I owe to Fran O'Donnell, curator of the Manuscripts and Archives Office of the Andover-Harvard Theological Library a wealth of information about Persis Miller, notably the relevant pages from Ghanda di Figlia, "Roots and Visions: The First fifth Years of the Unitarian Universalist Service Committee and In Memoriam: Persis Sibley Miller, 1902--1970.She was generally praised for her unassuming generosity and kindness, especially as director of the the Service Committee's project in Southwest France to help refugees from the Spanish Civil War. She wasa splendid example of quiet and devoted service. There were services in her honor in Boston, Toulouse ansd San Jse, where she is buried.

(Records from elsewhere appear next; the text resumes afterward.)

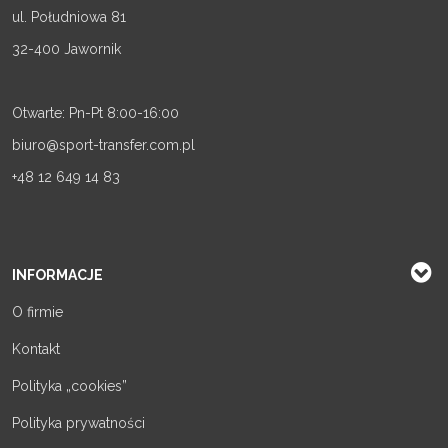
ul. Południowa 81
32-400 Jawornik
Otwarte: Pn-Pt 8:00-16:00
biuro@sport-transfer.com.pl
+48 12 649 14 83
INFORMACJE
O firmie
Kontakt
Polityka „cookies”
Polityka prywatności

St.Paul must have admired her. He seems to have been thinking of university professors when he said: "Though I speak with the tongues of men and of angels, and have not love, I am become as sounding bronze, or a tinkling cymbal." Tinkle, tinkle, little academic star, how I wonder what you are. Learn from Persis Miller.
The ecumenical spirit is spreading at Stanford, The July 2000 issue of Chaplaincy News, published by Stanford Hospial and Clinic, features an article by C. George Fitzgerald listing the various faiths represented by the Chaplaincy Service. However, no Unitarian. Perhaps William McClellan could be co-opted.
However, not everything is ecumenical at Stanford. Mathematics Professor Harold Bacon was a fervent Christian, but his imposing Stanford home has just been sold to a Jewish organization. The many other faiths on campus will now be justified in claiming that they shuld have a house too. This would create an intolerable situation. The Bacon House should become an ecumenical center.
Another warning: At Stanford religious diversity has often been reduced to a circus, with the variouus faiths banging drums or whatever they do to express their peculiarity. This is a parody of religion, the essence of which is an attempt to answer two basic questions: What is the world all about? and How should I behave? All religions have different answers. At best one is entirely correct. In my view they all have flaws. That is what religion debate should be about at a university like Stanford.